CircuitSimulator
To build the simulator execute, build the ddsim_simple
(the name stuck due to historical reasons ;) ) CMake target and run the resulting executable with options according to your needs.
The standalone executable is launched in the following way, showing available options:
$ ./ddsim_simple --help
MQT DDSIM by https://iic.jku.at/eda/ -- Allowed options:
-h [ --help ] produce help message
--seed arg (=0) seed for random number generator (default zero is possibly directly used as seed!)
--shots arg (=0) number of measurements (if the algorithm does not contain non-unitary gates, weak simulation is used)
--pv display the state vector as list of pairs (real and imaginary parts)
--ps print simulation stats (applied gates, sim. time, and maximal size of the DD)
--pm print measurement results
--pcomplex print print additional statistics on complex numbers
--verbose Causes some simulators to print additional information to STDERR
--simulate_file arg simulate a quantum circuit given by file (detection by the file extension)
--simulate_file_hybrid arg simulate a quantum circuit given by file (detection by the file extension) using the hybrid Schrodinger-Feynman simulator
--hybrid_mode arg mode used for hybrid Schrodinger-Feynman simulation (*amplitude*, dd)
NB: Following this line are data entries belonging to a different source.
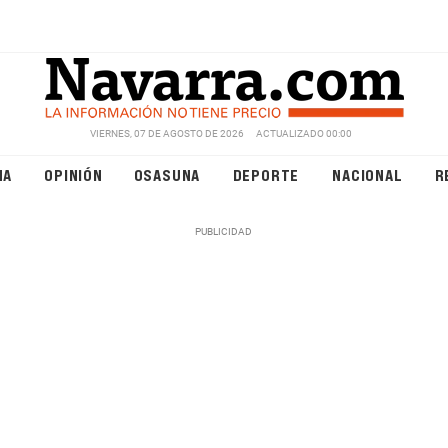
VIERNES, 07 DE AGOSTO DE 2026
ACTUALIZADO 00:00
NA
OPINIÓN
OSASUNA
DEPORTE
NACIONAL
R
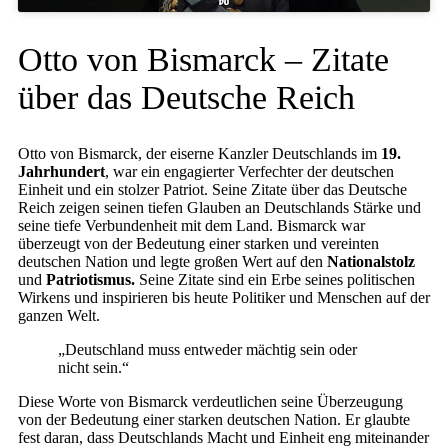
Otto von Bismarck – Zitate
über das Deutsche Reich
Otto von Bismarck, der eiserne Kanzler Deutschlands im
19.
Jahrhundert
, war ein engagierter Verfechter der deutschen
Einheit und ein stolzer Patriot. Seine Zitate über das Deutsche
Reich zeigen seinen tiefen Glauben an Deutschlands Stärke und
seine tiefe Verbundenheit mit dem Land. Bismarck war
überzeugt von der Bedeutung einer starken und vereinten
deutschen Nation und legte großen Wert auf den
Nationalstolz
und
Patriotismus.
Seine Zitate sind ein Erbe seines politischen
Wirkens und inspirieren bis heute Politiker und Menschen auf der
ganzen Welt.
„Deutschland muss entweder mächtig sein oder
nicht sein.“
Diese Worte von Bismarck verdeutlichen seine Überzeugung
von der Bedeutung einer starken deutschen Nation. Er glaubte
fest daran, dass Deutschlands Macht und Einheit eng miteinander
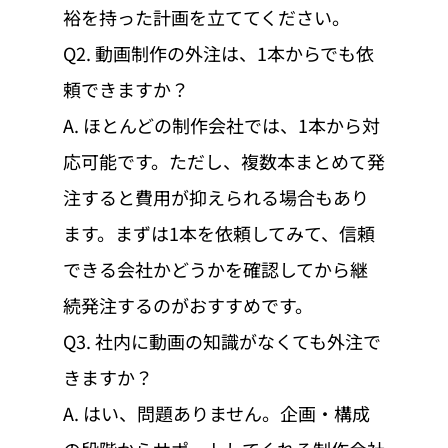
裕を持った計画を立ててください。
Q2. 動画制作の外注は、1本からでも依
頼できますか？
A. ほとんどの制作会社では、1本から対
応可能です。ただし、複数本まとめて発
注すると費用が抑えられる場合もあり
ます。まずは1本を依頼してみて、信頼
できる会社かどうかを確認してから継
続発注するのがおすすめです。
Q3. 社内に動画の知識がなくても外注で
きますか？
A. はい、問題ありません。企画・構成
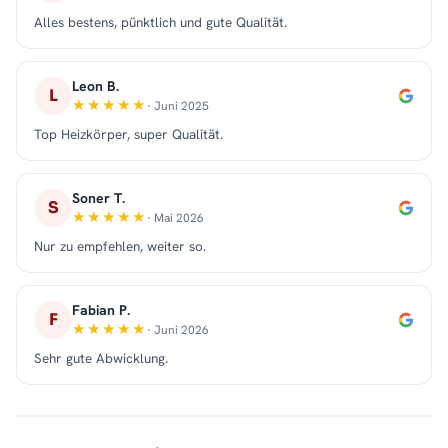
Alles bestens, pünktlich und gute Qualität.
Leon B.
L
· Juni 2025
Top Heizkörper, super Qualität.
Soner T.
S
· Mai 2026
Nur zu empfehlen, weiter so.
Fabian P.
F
· Juni 2026
Sehr gute Abwicklung.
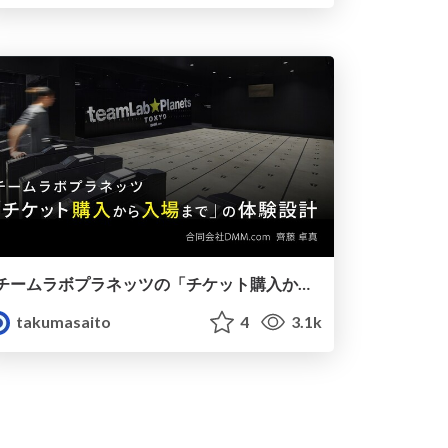
チームラボプラネッツの「チケット購入から入場まで」の体験設計
takumasaito
4
3.1k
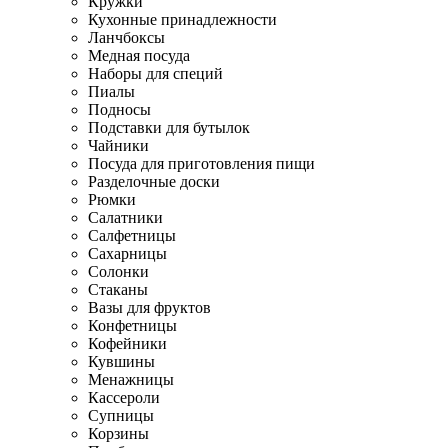
Кружки
Кухонные принадлежности
Ланчбоксы
Медная посуда
Наборы для специй
Пиалы
Подносы
Подставки для бутылок
Чайники
Посуда для приготовления пищи
Разделочные доски
Рюмки
Салатники
Салфетницы
Сахарницы
Солонки
Стаканы
Вазы для фруктов
Конфетницы
Кофейники
Кувшины
Менажницы
Кассероли
Супницы
Корзины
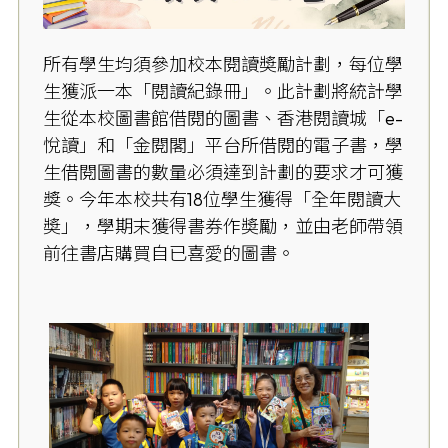
所有學生均須參加校本閱讀
奬勵計劃
，每位學
生獲派一本「閱讀紀錄冊」。此計劃將統計學
生從本校圖書館借閱的圖書、香港閱讀
城「e-
悅讀」和「金閱閣」
平台所借閱的電子書，學
生借閱圖書的數量必須達到計劃的要求才可獲
獎。今年本校共有18位學生獲得
「全年閱讀大
奬」，學期末獲得書券作奬勵，並由老師帶領
前往書店購買自已喜愛的
圖書。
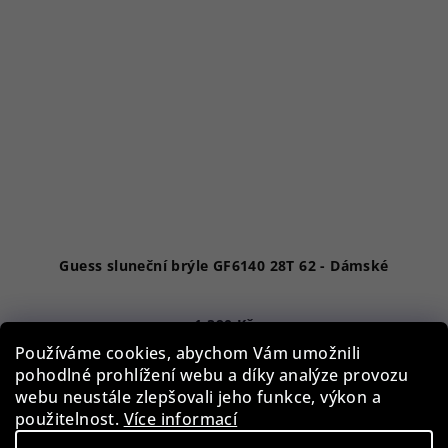
Guess sluneční brýle GF6140 28T 62 - Dámské
1 390 Kč
Skladem
Používáme cookies, abychom Vám umožnili
pohodlné prohlížení webu a díky analýze provozu
webu neustále zlepšovali jeho funkce, výkon a
použitelnost.
Více informací
Do košíku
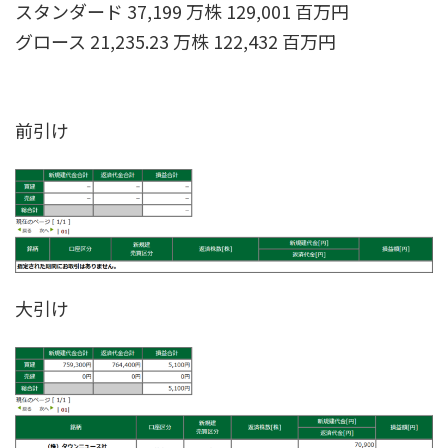
スタンダード 37,199 万株 129,001 百万円
グロース 21,235.23 万株 122,432 百万円
前引け
大引け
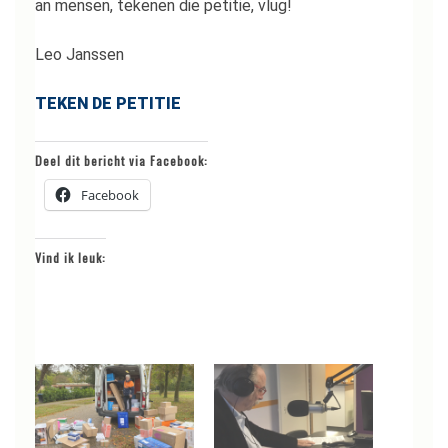
an mensen, tekenen die petitie, vlug!
Leo Janssen
TEKEN DE PETITIE
Deel dit bericht via Facebook:
Facebook
Vind ik leuk:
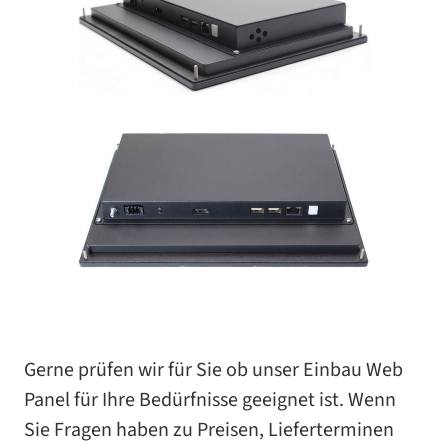
Gerne prü­fen wir für Sie ob unser Einbau Web
Panel für Ihre Bedürfnisse geeig­net ist. Wenn
Sie Fragen haben zu Preisen, Lieferterminen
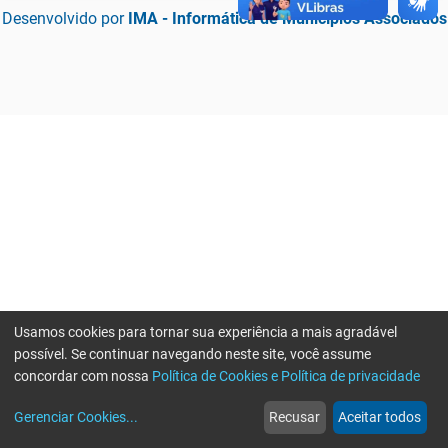
Desenvolvido por
IMA - Informática de Municípios Associados
Usamos cookies para tornar sua experiência a mais agradável
possível. Se continuar navegando neste site, você assume
concordar com nossa
Política de Cookies e Política de privacidade
home
build_circle
event
web
more_horiz
Erro ao enviar informações, por favor tente novamente
Gerenciar Cookies
...
Recusar
Aceitar todos
Início
Serviços
Eventos
Notícias
Mais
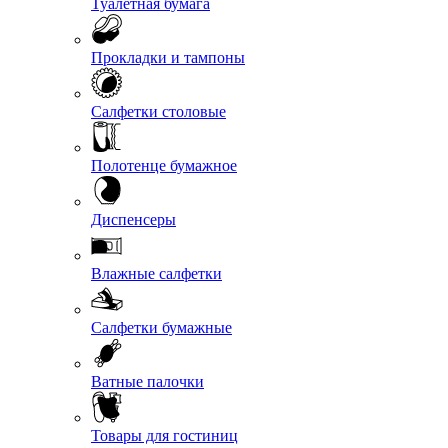
Туалетная бумага
Прокладки и тампоны
Салфетки столовые
Полотенце бумажное
Диспенсеры
Влажные салфетки
Салфетки бумажные
Ватные палочки
Товары для гостиниц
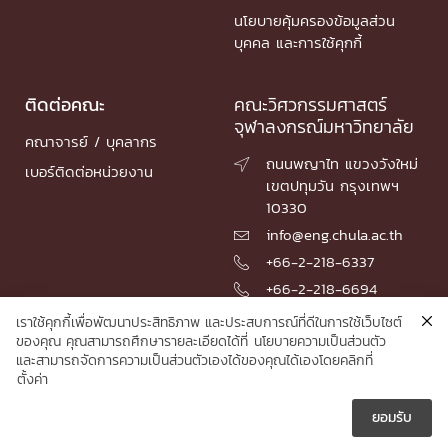
นโยบายคุ้มครองข้อมูลส่วน
บุคคล และการใช้คุกกี้
ติดต่อคณะ
คณะวิศวกรรมศาสตร์
จุฬาลงกรณ์มหาวิทยาลัย
คณาจารย์ / บุคลากร
ถนนพญาไท แขวงวังใหม่

เบอร์ติดต่อหน่วยงาน
เขตปทุมวัน กรุงเทพฯ
10330
info@eng.chula.ac.th

+66-2-218-6337

+66-2-218-6694

เราใช้คุกกี้เพื่อพัฒนาประสิทธิภาพ และประสบการณ์ที่ดีในการใช้เว็บไซต์
ของคุณ คุณสามารถศึกษารายละเอียดได้ที่
นโยบายความเป็นส่วนตัว
และสามารถจัดการความเป็นส่วนตัวเองได้ของคุณได้เองโดยคลิกที่
© 2026 Faculty of Engineering, Chulalongkorn University
ตั้งค่า
ยอมรับ





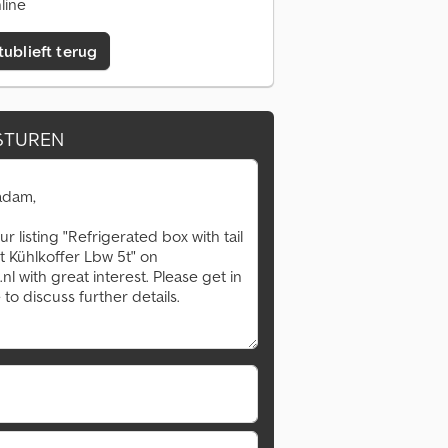
line
tublieft terug
STUREN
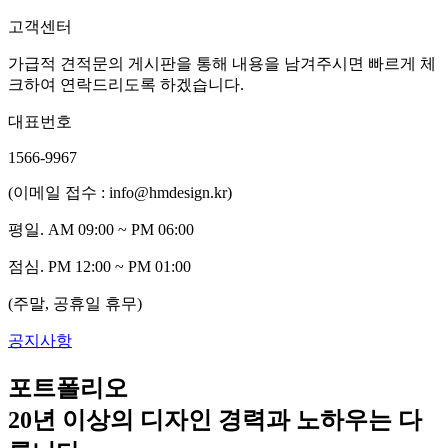
고객센터
가급적 견적문의 게시판을 통해 내용을 남겨주시면 빠르게 체
크하여 연락드리도록 하겠습니다.
대표번호
1566-9967
(이메일 접수 : info@hmdesign.kr)
평일.
AM 09:00 ~ PM 06:00
점심.
PM 12:00 ~ PM 01:00
(주말, 공휴일 휴무)
공지사항
포트폴리오
20년 이상의 디자인 경력과 노하우는 다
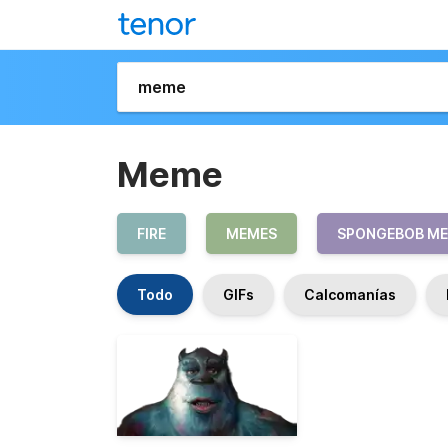
Meme
FIRE
MEMES
SPONGEBOB M
Todo
GIFs
Calcomanías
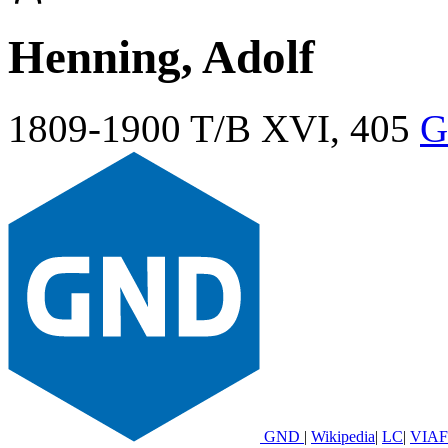
Henning, Adolf
1809-1900
T/B XVI, 405
G
GND
|
Wikipedia
|
LC
|
VIAF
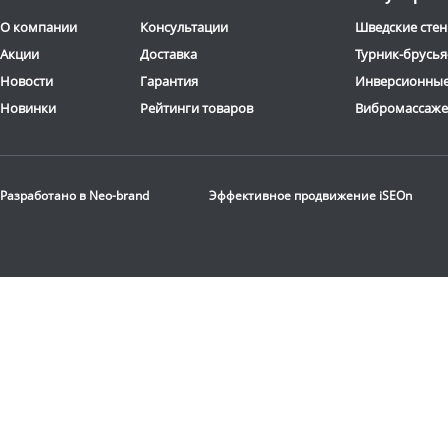
О компании
Консультации
Шведские стен
Акции
Доставка
Турник-брусья
Новости
Гарантия
Инверсионные
Новинки
Рейтинги товаров
Вибромассаж
Разработано в
Neo-brand
Эффективное продвижение
iSEOn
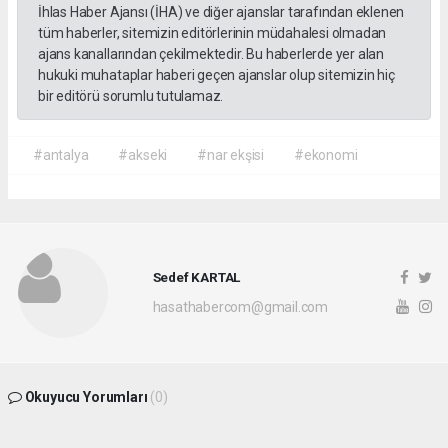
İhlas Haber Ajansı (İHA) ve diğer ajanslar tarafından eklenen
tüm haberler, sitemizin editörlerinin müdahalesi olmadan
ajans kanallarından çekilmektedir. Bu haberlerde yer alan
hukuki muhataplar haberi geçen ajanslar olup sitemizin hiç
bir editörü sorumlu tutulamaz.
#antalya
#akseki
#nar ekşisi
#ekonomi
Sedef KARTAL
hasathabercom@gmail.com
Okuyucu Yorumları
(0)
--nthreads arg (=2) #threads used for hybrid simulation
--simulate_qft arg simulate Quantum Fourier Transform for given number of qubits
--simulate_ghz arg simulate state preparation of GHZ state for given number of qubits
--step_fidelity arg (=1) target fidelity for each approximation run (>=1 = disable approximation)
--steps arg (=1) number of approximation steps
--simulate_grover arg simulate Grover's search for given number of qubits with random oracle
--simulate_grover_emulated arg simulate Grover's search for given number of qubits with random oracle and emulation
--simulate_grover_oracle_emulated arg simulate Grover's search for given number of qubits with given oracle and emulation
--simulate_shor arg simulate Shor's algorithm factoring this number
--simulate_shor_coprime arg (=0) coprime number to use with Shor's algorithm (zero randomly generates a coprime)
--simulate_shor_no_emulation Force Shor simulator to do modular exponentiation instead of using emulation (you'll usually want emulation)
--simulate_fast_shor arg simulate Shor's algorithm factoring this number with intermediate measurements
--simulate_fast_shor_coprime arg (=0) coprime number to use with Shor's algorithm (zero randomly generates a coprime)
The output is JSON-formatted as shown below (with hopefully intuitive naming).
$ cmake -DCMAKE_BUILD_TYPE=Release -S . -B build
$ cmake --build build --config Release --target ddsim_simple
$ ./build/ddsim_simple --simulate_ghz 4 --shots 1000 --ps --pm
{
"measurement_results": {
"0000": 484,
"1111": 516
},
"statistics": {
"applied_gates": 4,
"approximation_runs": "0",
"benchmark": "entanglement_4",
"distinct_results": 2,
"final_fidelity": "1.000000",
"max_nodes": 9,
"n_qubits": 4,
"seed": "0",
"shots": 1000,
"simulation_time": 0.00013726699398830533,
"single_shots": "1",
"step_fidelity": "1.000000"
}
}
Quickstart Guide
Execute the following lines to get the simulator running in no time:
$ git clone --recurse-submodules https://github.com/cda-tum/ddsim/
[...]
$ cd ddsim
ddsim/ $ cmake -S . -B build
-- Build files have been written to: /.../build
ddsim/ $ cmake --build build --config Release --target ddsim_simple
[...]
[100%] Built target ddsim_simple
ddsim/ $ build/ddsim_simple --help
MQT DDSIM by https://iic.jku.at/eda/ -- Allowed options:
-h [ --help ] produce help message
[...]
If you are using this simulator, please cite [Zulehner and Wille, 2019].